National Orange Juice Day
Seeing that today is National Orange Juice Day got me to thinking about it. Growing up in the 60’s and 70’s in Wisconsin we didn’t have access to a lot of fresh-squeezed orange juice. Mom pretty much bought frozen orange juice concentrate which we would coax out of the can and stir with lukecool water to get it to melt. It was orange juice, but it wasn’t that great. Another childhood orange juice memory is of Orange Tang. It has been decades since I have tasted it but somehow I can taste it now, like I just had a sip. We even shook it in a special jar. My wife, who grew up in Orlando, FL with orange trees in her yard, has lots of different memories of orange juice, but they drank Tang, too.
These days the orange juice section of the grocery store is overwhelming. There is a myriad of brands and types of orange juice. No pulp, extra pulp, extra calcium, low acid are just a few of the options, not to mention the “diet” ones. And then there is the ultimate orange juice, as illustrated below.

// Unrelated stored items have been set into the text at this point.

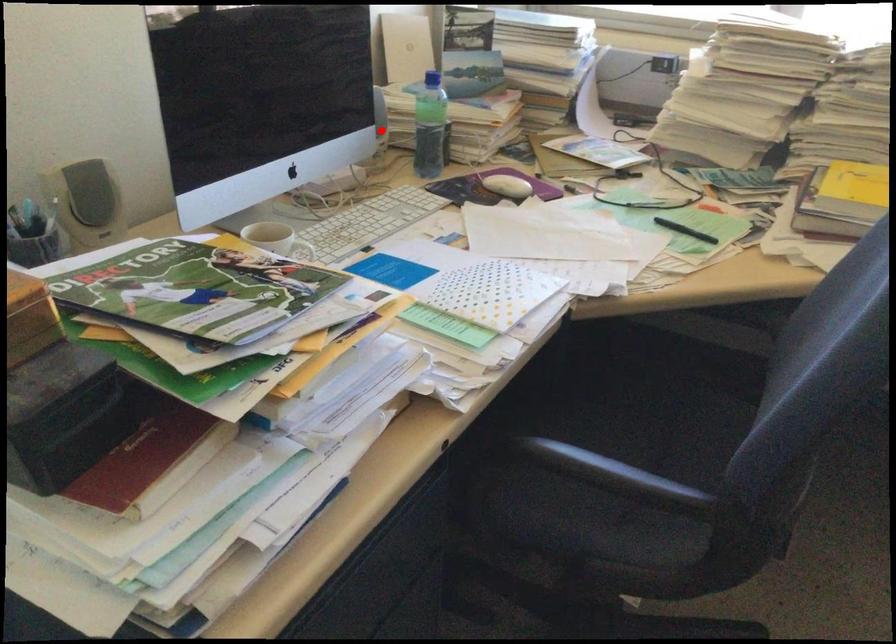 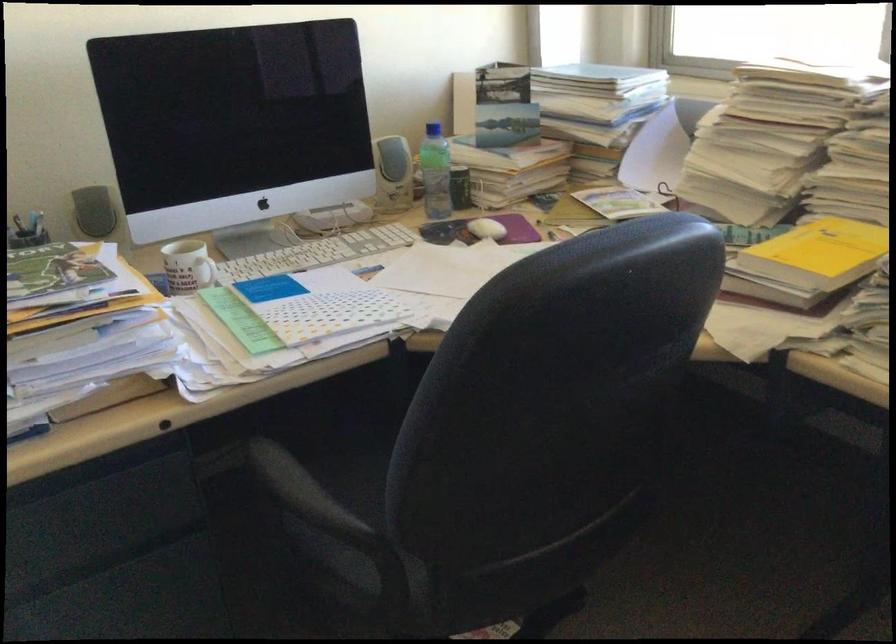 In the second image, find the point that corresponds to the highlighted location in the first image.

(392, 174) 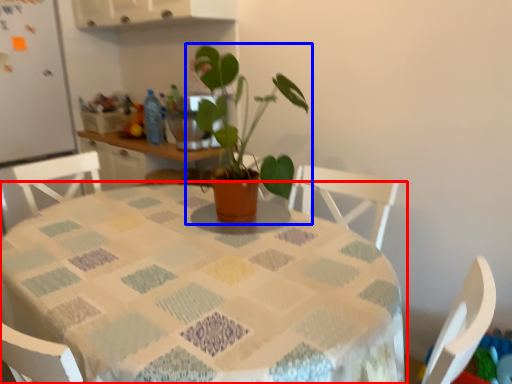 Question: Which object appears farthest to the camera in this image, table (highlighted by a red box) or houseplant (highlighted by a blue box)?

Choices:
 (A) table
 (B) houseplant

Answer: (B) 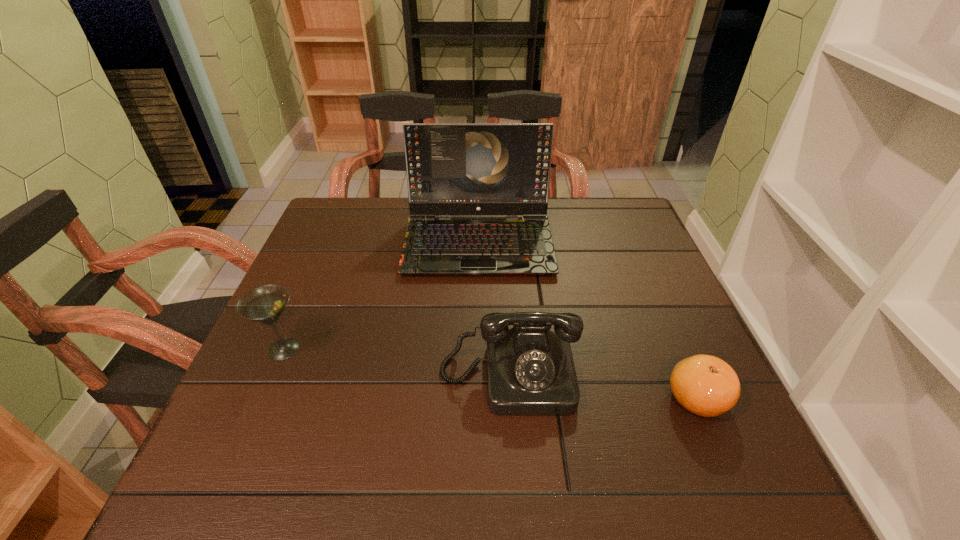 This screenshot has height=540, width=960. In order to click on vacant region located 0.380m on the back of the rightmost object in this screenshot , I will do `click(636, 258)`.

Identify the location of object that is at the far edge. Image resolution: width=960 pixels, height=540 pixels. (452, 168).

At what (x,y) coordinates should I click in order to perform the action: click on object present at the left edge. Please return your answer as a coordinate pair (x, y). Looking at the image, I should click on (265, 304).

Find the location of a particular element. The height and width of the screenshot is (540, 960). object situated at the right edge is located at coordinates (705, 385).

In order to click on free space at the far edge in this screenshot , I will do `click(564, 215)`.

Find the location of `free region at the near edge of the desktop`. free region at the near edge of the desktop is located at coordinates (364, 500).

Locate an element on the screen. This screenshot has width=960, height=540. free space at the left edge of the desktop is located at coordinates (263, 375).

Where is `free region at the right edge`? This screenshot has width=960, height=540. free region at the right edge is located at coordinates (639, 345).

At what (x,y) coordinates should I click in order to perform the action: click on blank space at the far left corner of the desktop. Please return your answer as a coordinate pair (x, y). The image size is (960, 540). Looking at the image, I should click on [350, 213].

Find the location of a particular element. This screenshot has width=960, height=540. free space at the far right corner of the desktop is located at coordinates (590, 211). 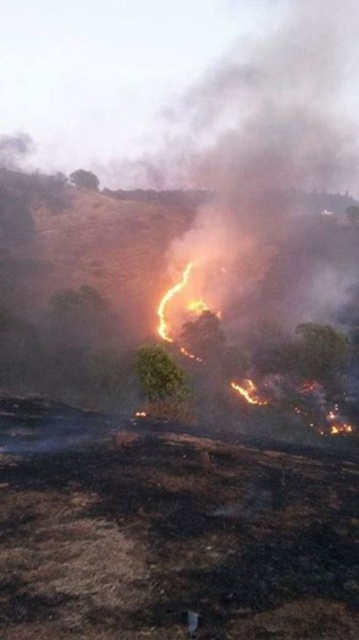 What do you see at coordinates (160, 380) in the screenshot? I see `green leafy tree at center` at bounding box center [160, 380].

Is green leafy tree at center bigger than green leafy tree at upper center?

No, green leafy tree at center is not bigger than green leafy tree at upper center.

The image size is (359, 640). I want to click on green leafy tree at center, so click(x=160, y=380).

Does charcoal ash hillside at center appear over green leafy tree at center?

Correct, charcoal ash hillside at center is located above green leafy tree at center.

Does charcoal ash hillside at center lie behind green leafy tree at center?

That is True.

Between point (277, 420) and point (165, 412), which one is positioned behind?

Point (277, 420)

Locate an element on the screen. charcoal ash hillside at center is located at coordinates (174, 301).

Does charcoal ash hillside at center appear over green leafy tree at upper center?

No.

Who is more distant from viewer, (x=357, y=355) or (x=76, y=176)?

The point (x=76, y=176) is more distant.

Who is more forward, (156, 237) or (76, 186)?

Positioned in front is point (156, 237).

This screenshot has width=359, height=640. What are the coordinates of `charcoal ash hillside at center` in the screenshot? It's located at (174, 301). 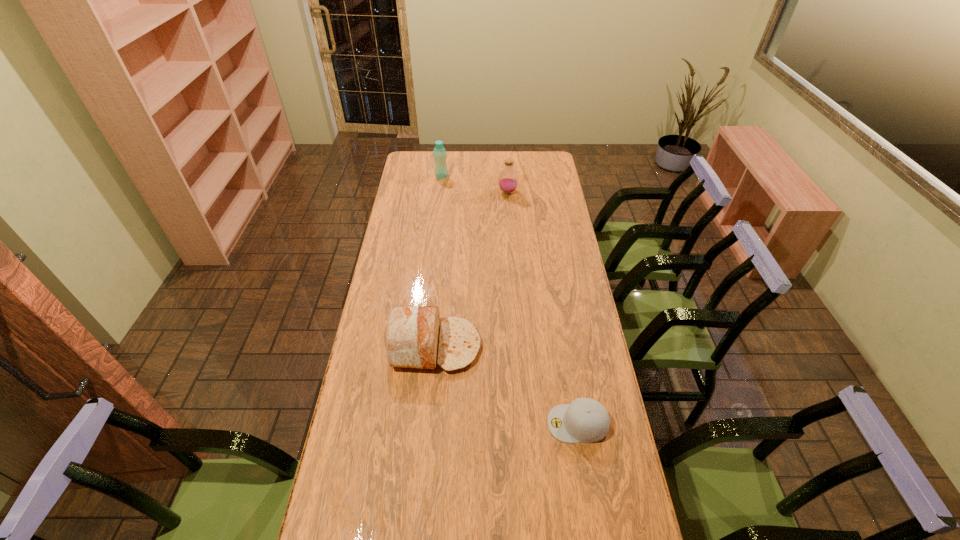 This screenshot has height=540, width=960. I want to click on vacant point located between the farthest object and the cap, so click(x=510, y=300).

Find the location of a particular element. The height and width of the screenshot is (540, 960). free point between the rightmost object and the left bottle is located at coordinates (510, 300).

Select which object appears as the third closest to the third nearest object. Please provide its 2D coordinates. Your answer should be formatted as a tuple, i.e. [(x, y)], where the tuple contains the x and y coordinates of a point satisfying the conditions above.

[(585, 420)]

I want to click on the closest object to the second farthest object, so click(439, 152).

In order to click on vacant area that satisfies the following two spatial constraints: 1. on the front side of the second object from right to left; 2. at the sliced end of the third farthest object in this screenshot , I will do `click(519, 346)`. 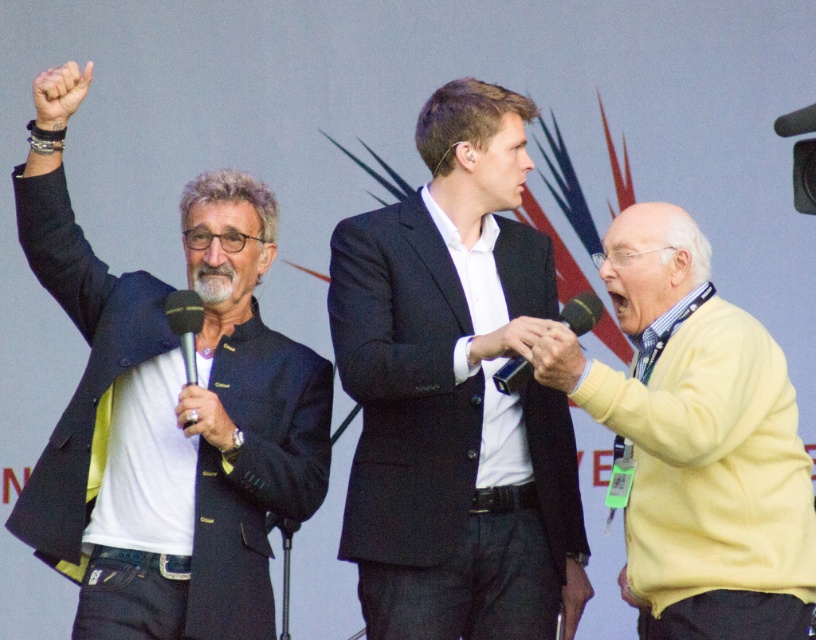 This screenshot has width=816, height=640. Describe the element at coordinates (706, 476) in the screenshot. I see `yellow sweater at right` at that location.

Who is positioned more to the left, yellow sweater at right or black matte microphone at left?

black matte microphone at left

Is point (672, 292) positioned before point (194, 385)?

No, (672, 292) is further to viewer.

The image size is (816, 640). Identify the location of yellow sweater at right. (706, 476).

From the picture: Which is more to the right, black suit jacket at center or matte black jacket at left?

From the viewer's perspective, black suit jacket at center appears more on the right side.

Does black suit jacket at center have a lesser height compared to matte black jacket at left?

In fact, black suit jacket at center may be taller than matte black jacket at left.

Which is in front, point (428, 451) or point (92, 321)?

Positioned in front is point (428, 451).

The height and width of the screenshot is (640, 816). Find the location of `black suit jacket at center`. black suit jacket at center is located at coordinates (455, 394).

Which is above, black suit jacket at center or yellow sweater at right?

Positioned higher is black suit jacket at center.

Can you confirm if black suit jacket at center is positioned below yellow sweater at right?

No, black suit jacket at center is not below yellow sweater at right.

Is point (435, 225) positioned before point (690, 497)?

No, it is not.

Locate an element on the screen. The image size is (816, 640). black suit jacket at center is located at coordinates (455, 394). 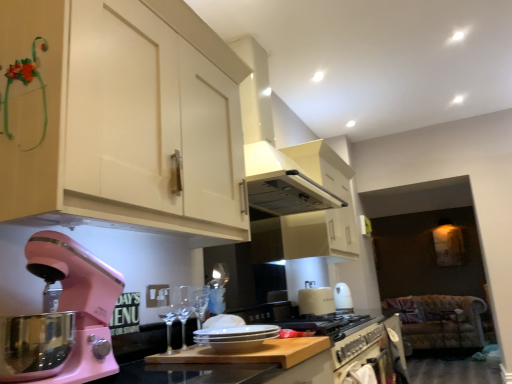 This screenshot has width=512, height=384. Describe the element at coordinates (356, 349) in the screenshot. I see `metallic silver oven at lower center` at that location.

The width and height of the screenshot is (512, 384). In order to click on pink matte stand mixer at lower left in this screenshot , I will do `click(79, 302)`.

Identify the location of smooth wooden cutting board at center. The width and height of the screenshot is (512, 384). (251, 353).

What do you see at coordinates (251, 353) in the screenshot?
I see `smooth wooden cutting board at center` at bounding box center [251, 353].

Image resolution: width=512 pixels, height=384 pixels. Describe the element at coordinates (122, 120) in the screenshot. I see `white matte cabinet at upper center, the second cabinetry when ordered from back to front` at that location.

The image size is (512, 384). I want to click on metallic silver oven at lower center, so click(x=356, y=349).

Which of these two, clear glass wine glass at center, positioned as the first wine glass in front-to-back order, or smooth wooden cutting board at center, is wider?

With larger width is smooth wooden cutting board at center.

Is the surface of clear glass wine glass at center, positioned as the first wine glass in front-to-back order, in direct contact with smooth wooden cutting board at center?

No, clear glass wine glass at center, positioned as the first wine glass in front-to-back order, is not making contact with smooth wooden cutting board at center.

Which object is more forward, clear glass wine glass at center, positioned as the first wine glass in front-to-back order, or smooth wooden cutting board at center?

Positioned in front is smooth wooden cutting board at center.

At what (x,y) coordinates should I click in order to perform the action: click on the 1st wine glass behind the smooth wooden cutting board at center, starting your count from the anchor. Please return your answer as a coordinate pair (x, y). The image size is (512, 384). Looking at the image, I should click on (168, 311).

Is white matte cabinet at upper center, the second cabinetry when ordered from back to front, at the back of white glossy exhaust hood at upper center?

No.

Does white glossy exhaust hood at upper center lie in front of white matte cabinet at upper center, marked as the first cabinetry in a front-to-back arrangement?

No, it is not.

Considering the relative sizes of white glossy exhaust hood at upper center and white matte cabinet at upper center, the second cabinetry when ordered from back to front, in the image provided, is white glossy exhaust hood at upper center shorter than white matte cabinet at upper center, the second cabinetry when ordered from back to front,?

No, white glossy exhaust hood at upper center is not shorter than white matte cabinet at upper center, the second cabinetry when ordered from back to front.

Is point (260, 198) positioned after point (241, 240)?

Yes, point (260, 198) is farther from viewer.

Would you say green matte decoration at upper left, positioned as the 2th cabinetry in front-to-back order, is outside metallic silver oven at lower center?

green matte decoration at upper left, positioned as the 2th cabinetry in front-to-back order, lies outside metallic silver oven at lower center's area.

How distant is green matte decoration at upper left, positioned as the 2th cabinetry in front-to-back order, from metallic silver oven at lower center?

green matte decoration at upper left, positioned as the 2th cabinetry in front-to-back order, is 4.98 feet away from metallic silver oven at lower center.

From the metallic silver oven at lower center, count the 2nd cabinetry to the left and point to it. Please provide its 2D coordinates.

[(30, 105)]

From a real-world perspective, is green matte decoration at upper left, marked as the first cabinetry in a back-to-front arrangement, on top of metallic silver oven at lower center?

Correct, in the physical world, green matte decoration at upper left, marked as the first cabinetry in a back-to-front arrangement, is higher than metallic silver oven at lower center.

Who is taller, white glossy exhaust hood at upper center or green matte decoration at upper left, positioned as the 2th cabinetry in front-to-back order?

With more height is white glossy exhaust hood at upper center.

Who is bigger, white glossy exhaust hood at upper center or green matte decoration at upper left, positioned as the 2th cabinetry in front-to-back order?

Bigger between the two is white glossy exhaust hood at upper center.

Is point (264, 149) closer or farther from the camera than point (11, 119)?

Point (264, 149) is farther from the camera than point (11, 119).

Who is taller, white glossy exhaust hood at upper center or clear glass wine glass at center, which is the second wine glass in back-to-front order?

With more height is white glossy exhaust hood at upper center.

Can you see white glossy exhaust hood at upper center touching clear glass wine glass at center, which is the second wine glass in back-to-front order?

No, white glossy exhaust hood at upper center is not with clear glass wine glass at center, which is the second wine glass in back-to-front order.

Which point is more forward, (264, 131) or (167, 328)?

The point (167, 328) is closer.

Can you confirm if white glossy exhaust hood at upper center is bigger than clear glass wine glass at center, which is the second wine glass in back-to-front order?

Yes, white glossy exhaust hood at upper center is bigger than clear glass wine glass at center, which is the second wine glass in back-to-front order.

Is smooth wooden cutting board at center taller than white glossy plates at center?

No.

Where is `appliance that appears on the left of smooth wooden cutting board at center`? appliance that appears on the left of smooth wooden cutting board at center is located at coordinates (236, 337).

Is smooth wooden cutting board at center thinner than white glossy plates at center?

No, smooth wooden cutting board at center is not thinner than white glossy plates at center.

From the image's perspective, would you say smooth wooden cutting board at center is shown under white glossy plates at center?

Yes, from the image's perspective, smooth wooden cutting board at center is below white glossy plates at center.

Which of these two, white glossy plates at center or velvet floral-patterned sofa at lower right, is thinner?

white glossy plates at center is thinner.

Is white glossy plates at center turned away from velvet floral-patterned sofa at lower right?

white glossy plates at center does not have its back to velvet floral-patterned sofa at lower right.

Where is `sit on the right side of white glossy plates at center`? sit on the right side of white glossy plates at center is located at coordinates [440, 320].

Which wine glass is the 1st one when counting from the back of the smooth wooden cutting board at center? Please provide its 2D coordinates.

[(168, 311)]

At what (x,y) coordinates should I click in order to perform the action: click on the 1st cabinetry below the white glossy exhaust hood at upper center (from the image's perspective). Please return your answer as a coordinate pair (x, y). Looking at the image, I should click on (122, 120).

Estimate the real-world distances between objects in this image. Which object is further from white glossy exhaust hood at upper center, velvet floral-patterned sofa at lower right or clear glass wine glass at center, marked as the 1th wine glass in a back-to-front arrangement?

Based on the image, velvet floral-patterned sofa at lower right appears to be further to white glossy exhaust hood at upper center.

When comparing their distances from clear glass wine glass at center, positioned as the first wine glass in front-to-back order, does clear glass wine glass at center, which ranks as the second wine glass in front-to-back order, or white glossy exhaust hood at upper center seem further?

white glossy exhaust hood at upper center is further to clear glass wine glass at center, positioned as the first wine glass in front-to-back order.

When comparing their distances from white glossy plates at center, does white matte cabinet at upper center, marked as the first cabinetry in a front-to-back arrangement, or smooth wooden cutting board at center seem further?

Based on the image, white matte cabinet at upper center, marked as the first cabinetry in a front-to-back arrangement, appears to be further to white glossy plates at center.

Based on their spatial positions, is white glossy plates at center or pink matte stand mixer at lower left closer to white matte cabinet at upper center, marked as the first cabinetry in a front-to-back arrangement?

Among the two, pink matte stand mixer at lower left is located nearer to white matte cabinet at upper center, marked as the first cabinetry in a front-to-back arrangement.

Based on the photo, when comparing their distances from smooth wooden cutting board at center, does clear glass wine glass at center, marked as the 1th wine glass in a back-to-front arrangement, or metallic silver oven at lower center seem further?

metallic silver oven at lower center is further to smooth wooden cutting board at center.

Which object lies further to the anchor point green matte decoration at upper left, marked as the first cabinetry in a back-to-front arrangement, clear glass wine glass at center, marked as the 1th wine glass in a back-to-front arrangement, or white glossy plates at center?

Among the two, clear glass wine glass at center, marked as the 1th wine glass in a back-to-front arrangement, is located further to green matte decoration at upper left, marked as the first cabinetry in a back-to-front arrangement.

When comparing their distances from metallic silver oven at lower center, does white glossy plates at center or velvet floral-patterned sofa at lower right seem further?

velvet floral-patterned sofa at lower right is positioned further to the anchor metallic silver oven at lower center.

Which object lies further to the anchor point pink matte stand mixer at lower left, white glossy exhaust hood at upper center or clear glass wine glass at center, which ranks as the second wine glass in front-to-back order?

Based on the image, white glossy exhaust hood at upper center appears to be further to pink matte stand mixer at lower left.

Where is `appliance between pink matte stand mixer at lower left and clear glass wine glass at center, which is the second wine glass in back-to-front order, from front to back`? This screenshot has height=384, width=512. appliance between pink matte stand mixer at lower left and clear glass wine glass at center, which is the second wine glass in back-to-front order, from front to back is located at coordinates (236, 337).

At what (x,y) coordinates should I click in order to perform the action: click on exhaust hood between smooth wooden cutting board at center and velvet floral-patterned sofa at lower right in the front-back direction. Please return your answer as a coordinate pair (x, y). The width and height of the screenshot is (512, 384). Looking at the image, I should click on (272, 147).

This screenshot has height=384, width=512. Identify the location of wine glass that lies between white glossy exhaust hood at upper center and clear glass wine glass at center, which ranks as the second wine glass in front-to-back order, from top to bottom. (168, 311).

This screenshot has width=512, height=384. I want to click on countertop located between pink matte stand mixer at lower left and white glossy exhaust hood at upper center in the depth direction, so click(251, 353). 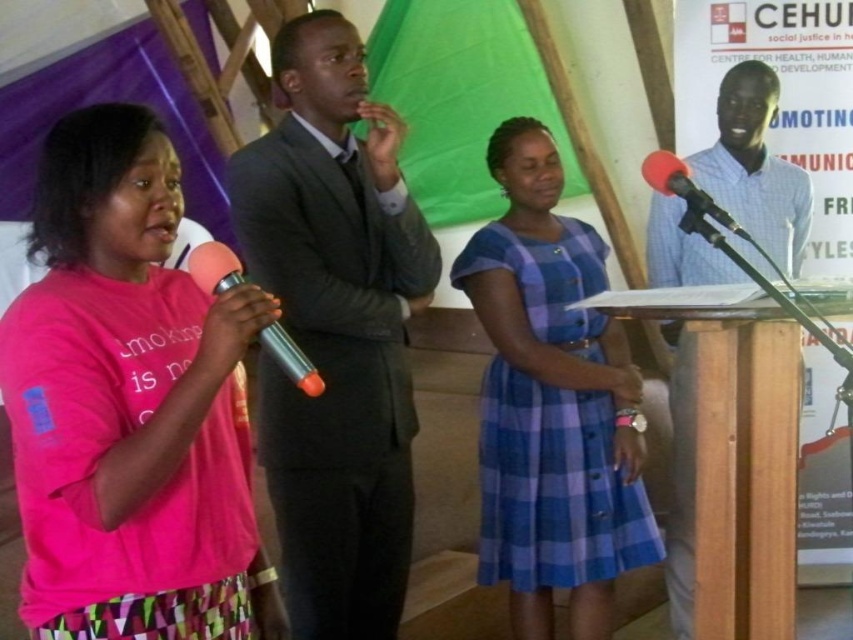 Where is `dark gray suit at center`? The image size is (853, 640). dark gray suit at center is located at coordinates [335, 330].

Does dark gray suit at center have a greater height compared to blue checkered shirt at center?

Incorrect, dark gray suit at center's height is not larger of blue checkered shirt at center's.

Measure the distance between point (387, 202) and camera.

Point (387, 202) is 6.05 feet away from camera.

This screenshot has width=853, height=640. I want to click on dark gray suit at center, so click(x=335, y=330).

Is pink fabric shirt at left wider than blue checkered shirt at center?

No, pink fabric shirt at left is not wider than blue checkered shirt at center.

Which is in front, point (149, 385) or point (668, 588)?

Point (149, 385) is more forward.

Is point (148, 525) in front of point (676, 250)?

Yes, point (148, 525) is in front of point (676, 250).

The width and height of the screenshot is (853, 640). I want to click on pink fabric shirt at left, so click(x=129, y=404).

Which of these two, dark gray suit at center or pink metallic microphone at left, stands taller?

dark gray suit at center is taller.

Can you confirm if dark gray suit at center is shorter than pink metallic microphone at left?

Incorrect, dark gray suit at center's height does not fall short of pink metallic microphone at left's.

This screenshot has width=853, height=640. I want to click on dark gray suit at center, so click(x=335, y=330). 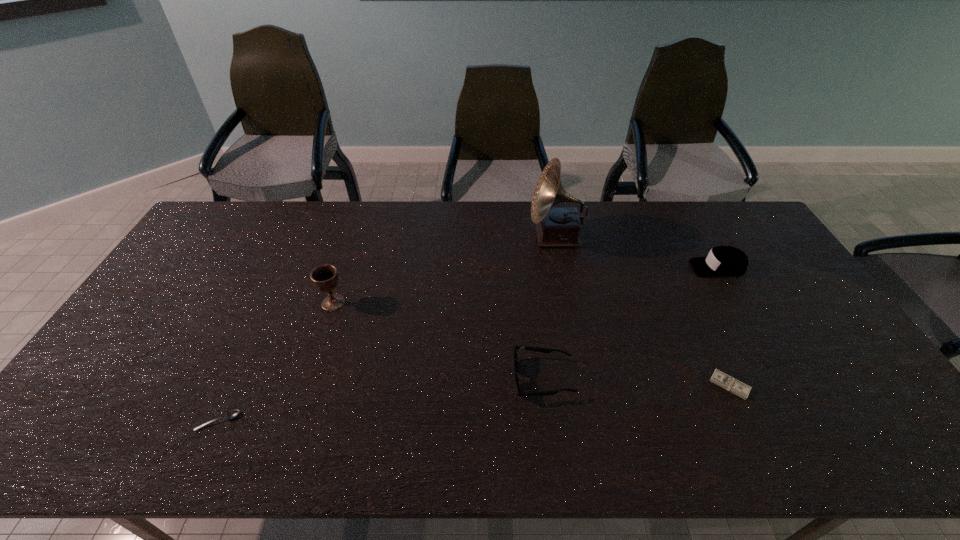 Where is `vacant space located 0.210m on the horn of the tallest object`? The width and height of the screenshot is (960, 540). vacant space located 0.210m on the horn of the tallest object is located at coordinates (469, 237).

This screenshot has height=540, width=960. What are the coordinates of `vacant space located on the horn of the tallest object` in the screenshot? It's located at (461, 237).

You are a GUI agent. You are given a task and a screenshot of the screen. Output one action in this format:
    pyautogui.click(x=<x>, y=<y>)
    Task: Click on the vacant region located on the right of the second tallest object
    Image resolution: width=960 pixels, height=540 pixels.
    Given the screenshot: What is the action you would take?
    pyautogui.click(x=413, y=302)

You are a GUI agent. You are given a task and a screenshot of the screen. Output one action in this format:
    pyautogui.click(x=<x>, y=<y>)
    Task: Click on the vacant space located on the front-facing side of the cap
    The height and width of the screenshot is (540, 960).
    Given the screenshot: What is the action you would take?
    pyautogui.click(x=614, y=267)

Find the location of `vacant space located on the front-facing side of the cap`. vacant space located on the front-facing side of the cap is located at coordinates (620, 267).

Where is `vacant region located 0.330m on the front-facing side of the cap`? Image resolution: width=960 pixels, height=540 pixels. vacant region located 0.330m on the front-facing side of the cap is located at coordinates (589, 267).

Where is `free space located 0.280m on the front-facing side of the third shortest object`? free space located 0.280m on the front-facing side of the third shortest object is located at coordinates (403, 378).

I first used the recipe that follows in an adult cooking class years ago and I will never forget one participant in particular. She had just zested the orange, was standing at her cooking station holding it and was looking a little perplexed. I walked over to her and asked if I could help. She looked at me and asked, “Where is the orange juice?” I responded, “It’s in the orange.” She beamed with her newly found knowledge and gave me a story to tell over and over. Try this recipe with blood oranges or tangerines for a unique twist.
Fish in Orange Sauce
1 pound cod fillets (or other white fish)
1 cup all-purpose flour
Salt and pepper to taste
Zest of one orange
4 tablespoons butter
½ cup chicken or fish stock
¼ cup orange juice
1 tablespoon Grand Marnier
2 tablespoons butter, cold
Chopped parsley for garnish
Method: Combine the flour, salt, pepper, and orange zest on a plate. Dredge the fillets in the flour and set aside. Heat the butter in a skillet over medium high heat and when the foam subsides, add the fillets. Do not crowd the pan. Lower the heat to medium. Do not allow the butter to burn. Cook several minutes and turn once. Cook another couple of minutes. Remove to a warm plate. It is okay if the fish is a little underdone. You will rewarm it in the sauce. If there are any burned pieces in the pan wipe them out. Do not totally clean the pan.
Add the stock, orange juice and triple sec. Bring to a boil and reduce the heat to a simmer. Cook until thickened a bit. Remove from heat. Add the butter and stir until the butter is incorporated. Do not let the butter separate. Add the fillets to the sauce and warm through over low heat. Adjust the seasoning with salt and pepper and serve warm.